■ Directions ■
Word for word, reproduce the records, keeping none of the pictures.

■ Supplied information ■
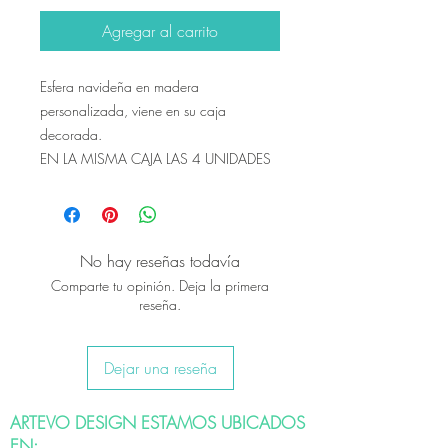
Agregar al carrito
Esfera navideña en madera
personalizada, viene en su caja
decorada.
EN LA MISMA CAJA LAS 4 UNIDADES
No hay reseñas todavía
Comparte tu opinión. Deja la primera
reseña.
Dejar una reseña
ARTEVO DESIGN ESTAMOS UBICADOS
EN:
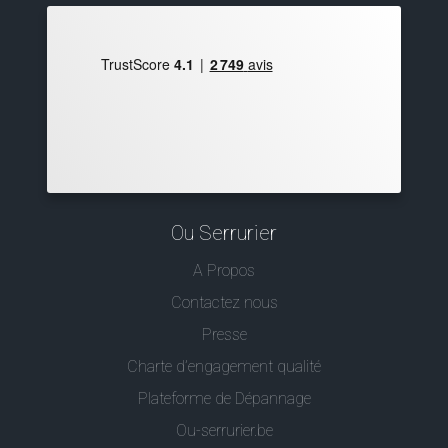
Ou Serrurier
A Propos
Contactez nous
Presse
Charte d’engagement qualité
Plateforme de Dépannage
Ou-serrurier.be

■ Exercise response ■
Agregar al carrito
Esfera navideña en madera
personalizada, viene en su caja
decorada.
EN LA MISMA CAJA LAS 4 UNIDADES
No hay reseñas todavía
Comparte tu opinión. Deja la primera
reseña.
Dejar una reseña
ARTEVO DESIGN ESTAMOS UBICADOS
EN:
Ou Serrurier
A Propos
Contactez nous
Presse
Charte d’engagement qualité
Plateforme de Dépannage
Ou-serrurier.be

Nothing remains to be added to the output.